Grdr Migration-Citoyennete-Developpement
Les migrations, une ressource durable pour des territoires solidaires
Bouton menu
Envie de changement...

La crise au Mali par Olivier Le Masson et Mariam Maguiraga

La crise au Mali - Par Olivier Le Masson et Mariam Maguiraga

L’apprentissage de la démocratie n’est jamais évident. Au Sénégal, au Mali, comme en France d’ailleurs, les sondages comme les études d’opinion ou la simple observation révèlent cette profonde envie de changement. Mais elle s’exprime différemment : le plus souvent par des slogans, des programmes et des élections mais parfois plus brutalement par des Coups d’Etat. Au Mali, le 21 mars 2012, à la date anniversaire des 21 ans de la révolte estudiantine qui avait marqué la fin du règne de Moussa Traoré et seulement 5 semaines avant la date du premier tour des élections présidentielles à laquelle le Président sortant avait assuré ne pas se représenter, les mailles de la chaine démocratique ont sauté les unes après les autres. ORTM, Palais présidentiel, leaders politiques, riches commerçants ont été attaqués, pillés et occupés par des militaires « de rang » qui ne supportaient plus les collusions entre leur hiérarchie et les mouvements de rébellion au Nord, la corruption (népotisme, clientélisme) généralisée du plus haut sommet de l’Etat jusqu’à la base et l’« incompétence » des hommes chargés de construire leur avenir commun.

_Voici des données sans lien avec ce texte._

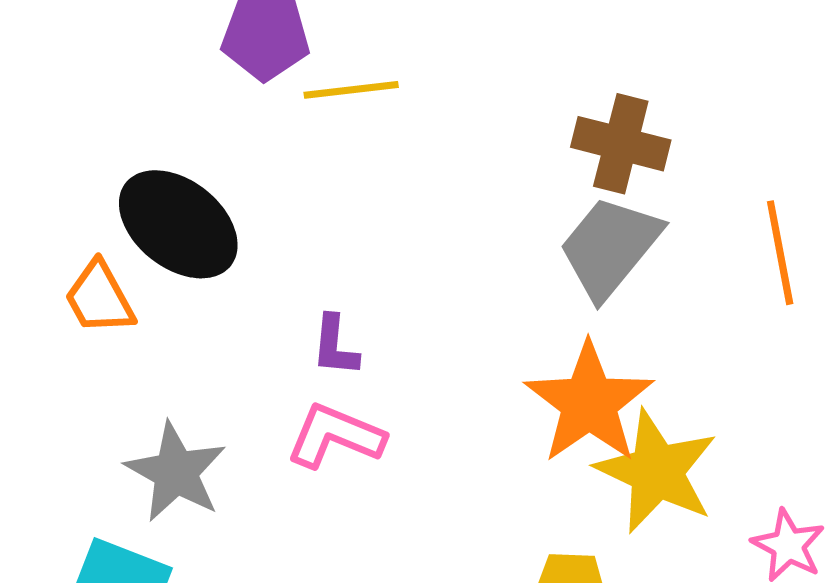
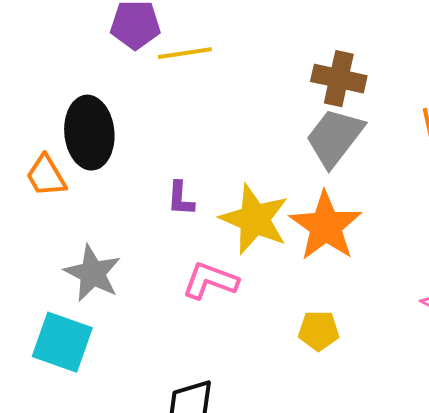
black ellipse: (178, 224) -> (89, 133), turned 48
pink L-shape: (335, 436) -> (210, 281), moved
yellow star: (657, 471) -> (254, 219), moved

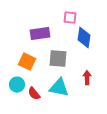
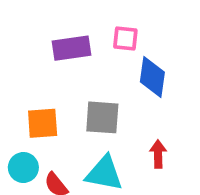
purple rectangle: (40, 34) -> (71, 48), moved
orange square: (27, 62) -> (43, 123), turned -30

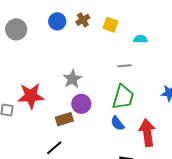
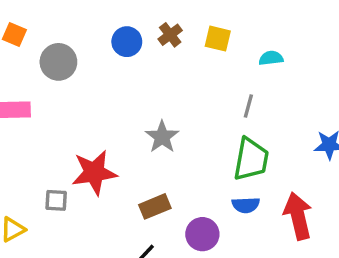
gray line: (125, 66) -> (248, 106), turned -64
purple circle: (81, 104) -> (202, 234), moved
blue semicircle: (117, 123) -> (246, 205), turned -49

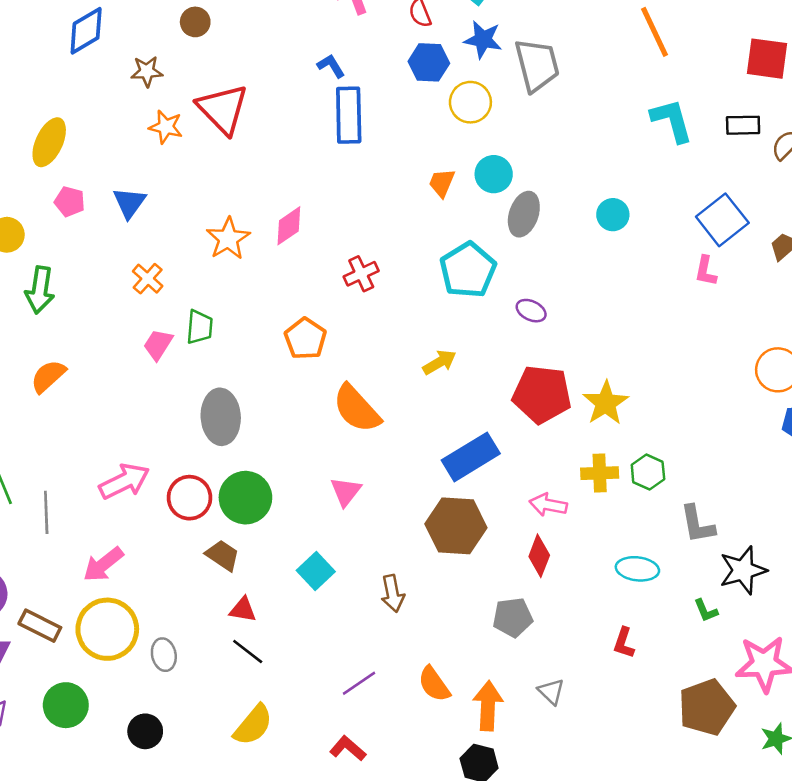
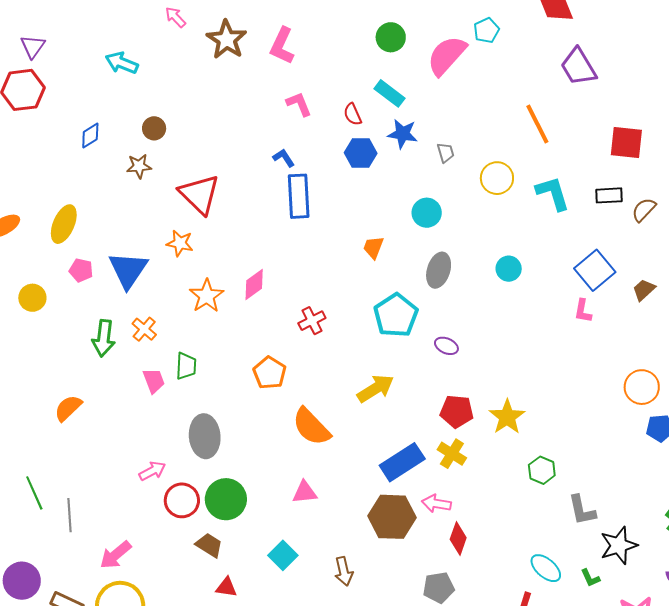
brown circle: (195, 22) -> (154, 128), moved
blue diamond: (86, 31) -> (90, 136), size x0.7
gray trapezoid: (537, 65) -> (446, 153), size x0.5
yellow circle: (470, 102) -> (497, 178), moved
orange star: (166, 127) -> (180, 243), moved
cyan circle: (494, 174) -> (427, 213), moved
blue triangle: (129, 203) -> (128, 270), size x1.5
green arrow: (40, 290) -> (104, 338), moved
pink trapezoid: (158, 344) -> (154, 381), turned 128
yellow arrow: (439, 362) -> (375, 388), size x1.4
red pentagon: (542, 394) -> (457, 411), size x0.7
yellow cross: (600, 473) -> (452, 454), moved, turned 36
pink arrow: (124, 481) -> (152, 471), moved, size x0.7
pink triangle: (346, 492) -> (305, 492), turned 48
pink arrow: (548, 505) -> (436, 504), moved
cyan ellipse: (637, 569) -> (546, 568), moved, turned 36

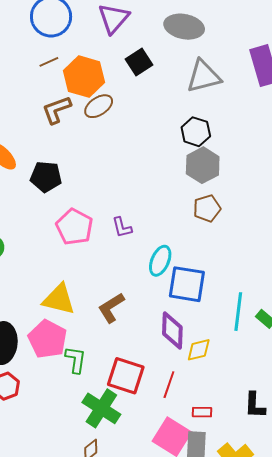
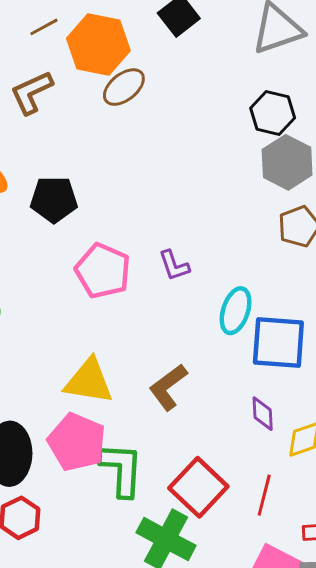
brown L-shape: (57, 110) -> (32, 92), moved
purple diamond: (172, 330) -> (263, 414), size x0.6
green L-shape: (76, 360) -> (121, 470), size x1.4
red square: (126, 376) -> (198, 487), turned 30

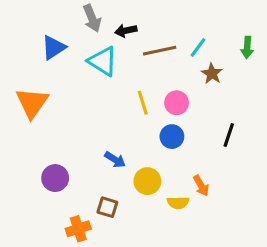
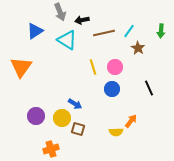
black line: (229, 135) -> (149, 88), turned -42
yellow circle: (147, 181) -> (62, 118), moved
orange arrow: (201, 186) -> (131, 121), turned -112
brown square: (107, 207) -> (78, 129), moved

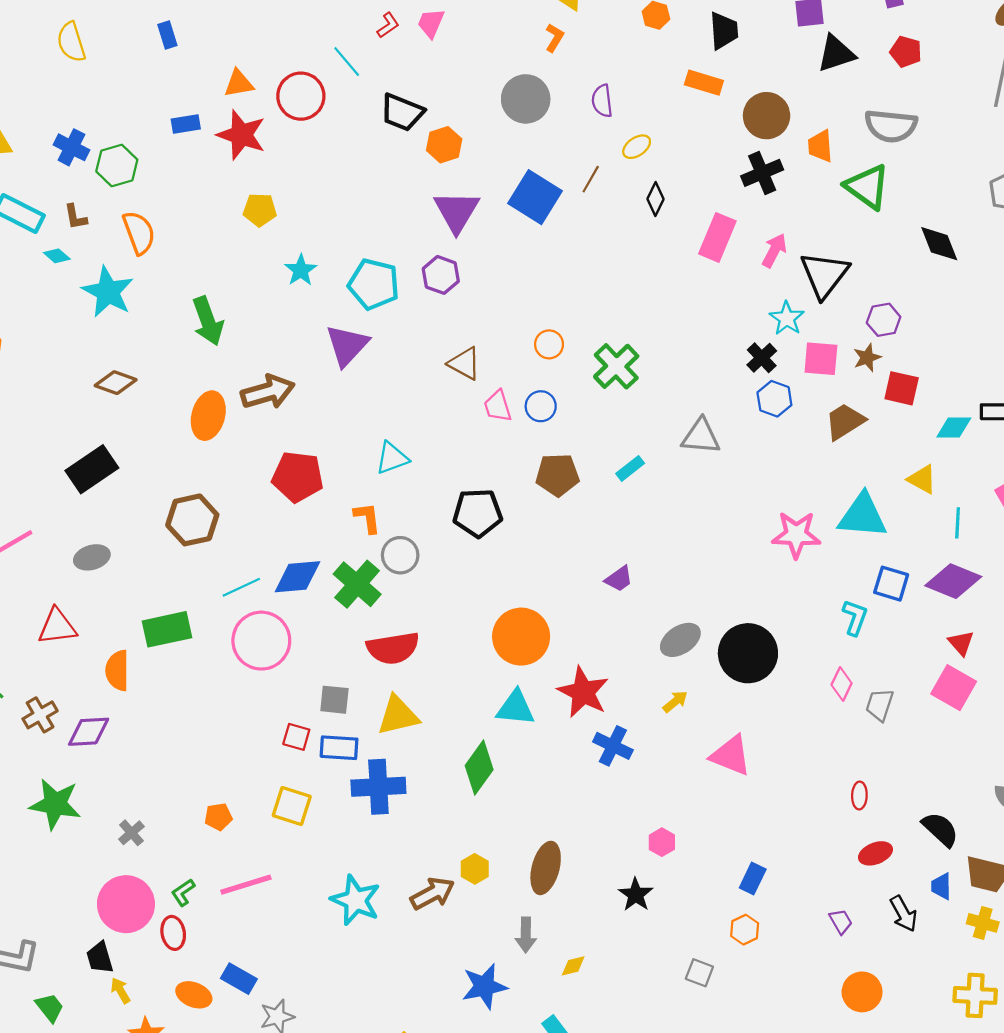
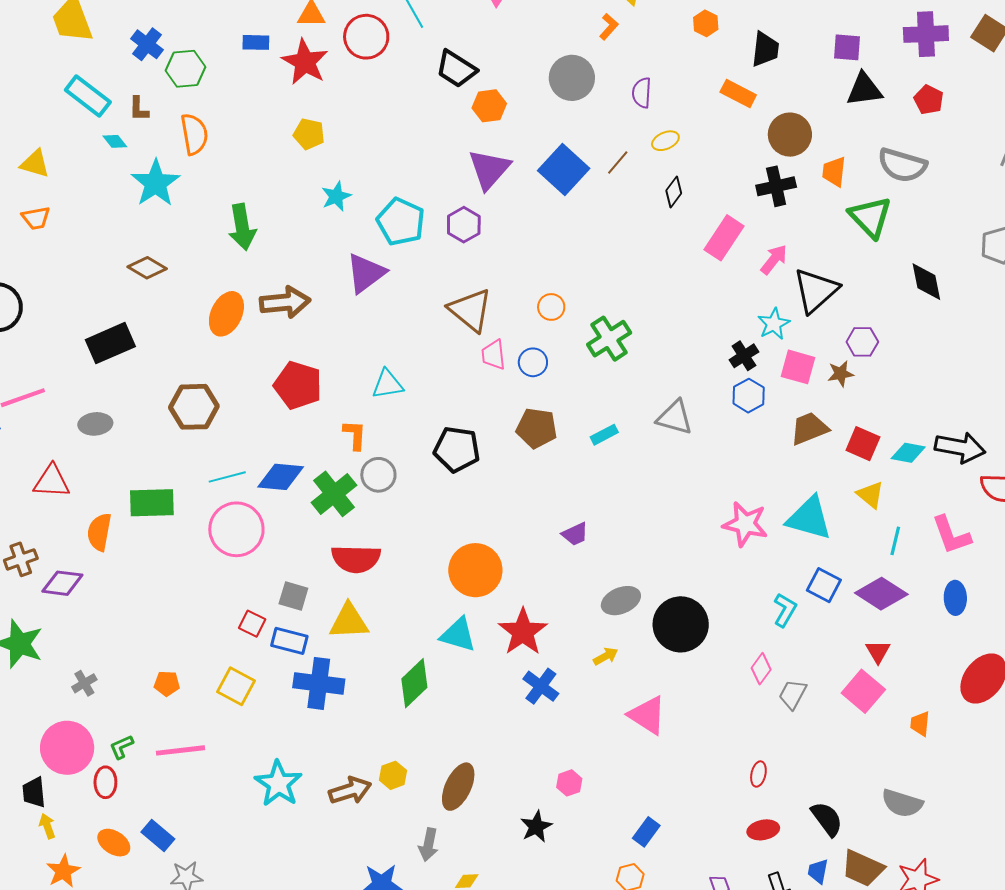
brown triangle: (464, 363) -> (470, 310), size x1.4
red square: (902, 388) -> (863, 444), moved

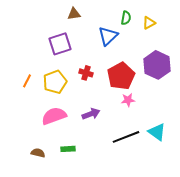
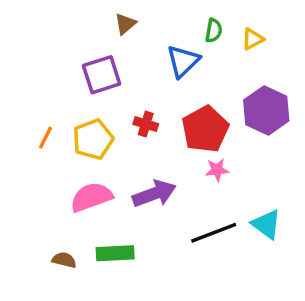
brown triangle: (74, 14) -> (125, 24), turned -32
purple arrow: (91, 114) -> (154, 194), size x1.4
green rectangle: (68, 149) -> (115, 253), size x1.5

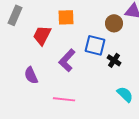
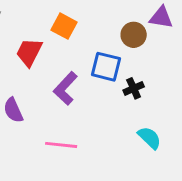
orange square: (66, 17) -> (64, 26), turned 30
black cross: (114, 60) -> (134, 88), turned 32

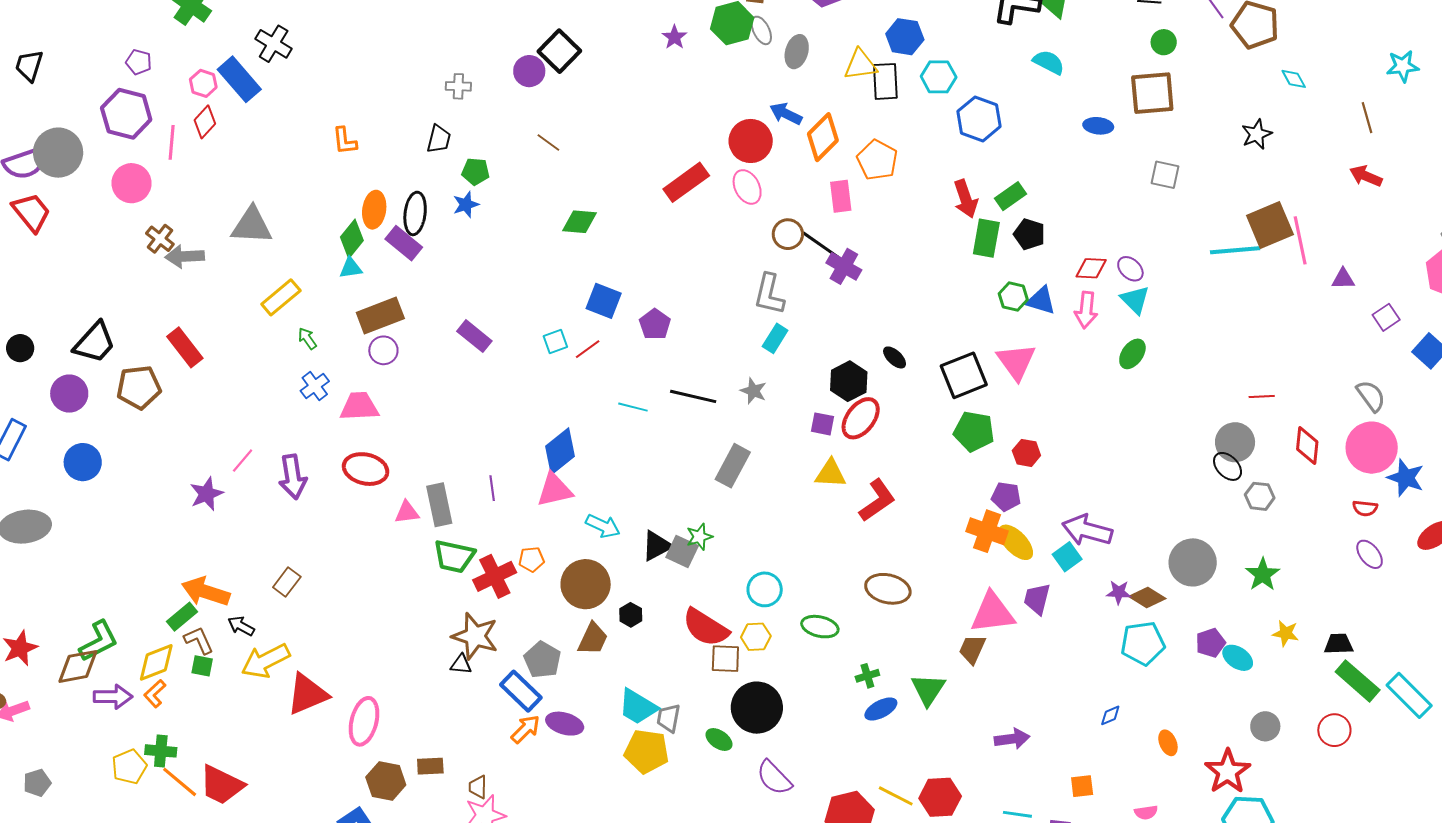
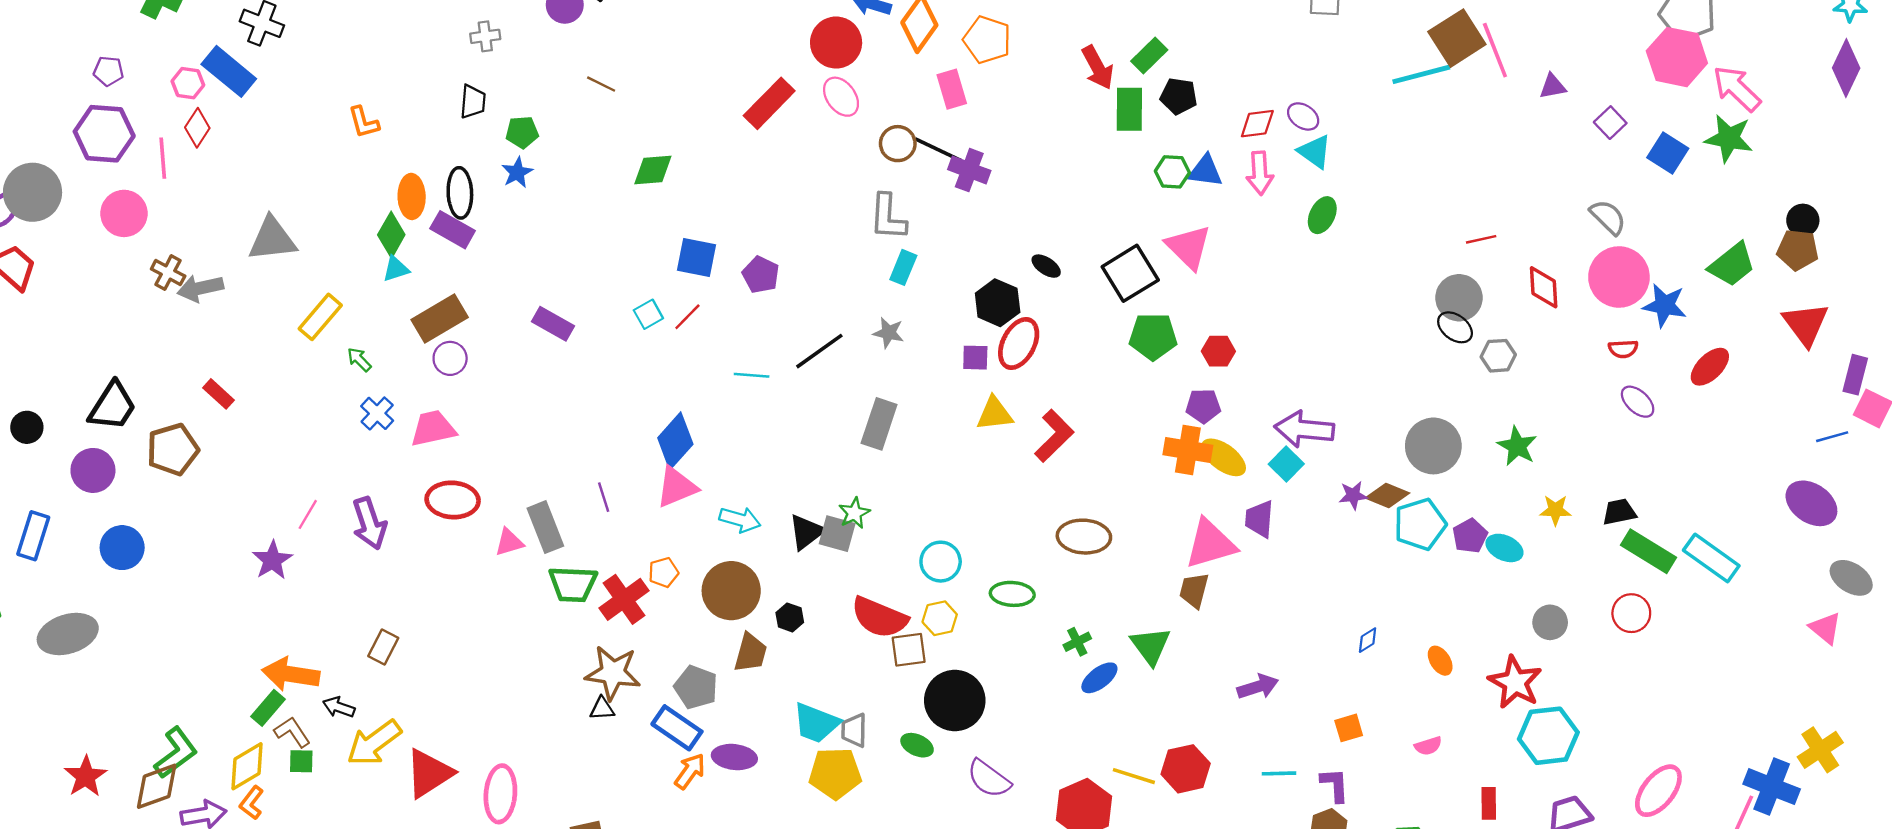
red rectangle: (185, 347) -> (218, 394), size x0.7
black line: (693, 396) -> (819, 351), turned -39
cyan pentagon: (1143, 643) -> (1420, 524), moved

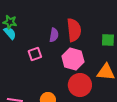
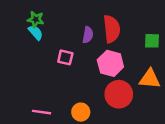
pink square: (35, 54) -> (65, 57), turned 32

Il est normal de condamner ce putsch et d’abord par principe. De même, a postériori, il l’est tout autant de douter de la faisabilité d’organiser ces élections aux dates indiquées, notamment au Nord avec un mouvement rebelle incontrôlable, sans revendication claire mais allant de victoire en victoire. Les hypothèses d’avenir s’annonçaient sombres et depuis un mois le pays parlait de transition davantage que d’élections. Au final, il est nécessaire et possible de déceler trois lueurs d’espoir dans cette tempête de sable venue obscurcir encore un peu plus l’horizon.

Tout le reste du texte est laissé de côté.